Tutti gli analisti sanno che la riconquista umana della Luna, e ancora di più, la conquista di Marte, saranno frutto di un’opera congiunta di più nazioni, e non più dell’impegno tecnologico di una sola. Anche negli Stati Uniti c'è questa consapevolezza. Tuttavia, nel 2011, basando la decisione su motivi di sicurezza nazionale, il Congresso legiferò in modo da impedire alla NASA di attivare accordi bilaterali con la Cina e questo naturalmente impedisce l’avvio di qualunque tipo di collaborazione fra Stati Uniti e Cina nell'ambito dell’esplorazione spaziale.
Ma alcuni analisti commentano che, nonostante i rapporti fra Stati Uniti e Russia non siano idilliaci, fra i due paesi è attiva ormai da anni una proficua collaborazione per le missioni spaziali civili.
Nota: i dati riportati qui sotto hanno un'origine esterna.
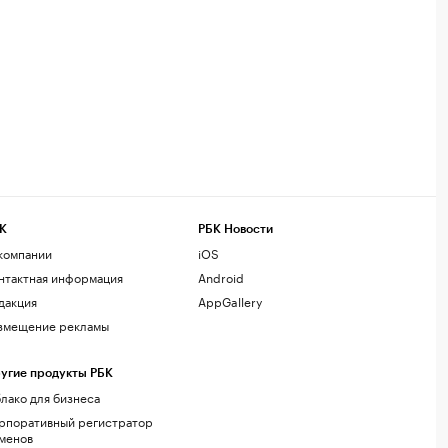
К
РБК Новости
компании
iOS
нтактная информация
Android
дакция
AppGallery
змещение рекламы
угие продукты РБК
лако для бизнеса
рпоративный регистратор
менов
Basti pensare che, terminata nel 2011 l’epoca dello space shuttle, al momento l’unico veicolo capace di portare nuovi equipaggi sulla Stazione spaziale internazionale è la navicella russa Sojuz.
Lo stesso, pensa qualcuno, in fondo potrebbe accadere anche con la Cina, e la speranza di molti è che gli impedimenti legislativi vengano meno – anche se, in epoca Trump, sembra piuttosto difficile – o che si possano aggirare, ovviamente in maniera legale.
D’altra parte, l’atto del Congresso non vieta nettamente la stipula di collaborazioni fra la NASA e l’Agenzia nazionale cinese per lo spazio (CNSA), ma ne subordina l’attivazione all’approvazione del Congresso stesso. Ecco perché alla NASA già qualcuno auspica che questa collaborazione possa già partire dalla prossima missione robotizzata cinese diretta verso la Luna, la Chang’e-5, programmata per il lancio alla fine del 2019, che ha come obiettivo principale il prelievo di un campione di materiale lunare e il suo trasporto verso la Terra.
Un’occasione carica di significato – per la NASA e le altre agenzie spaziali – se si pensa che l’ultima volta che è stato riportato a terra materiale lunare risale alla missione sovietica Luna 24, del 1976.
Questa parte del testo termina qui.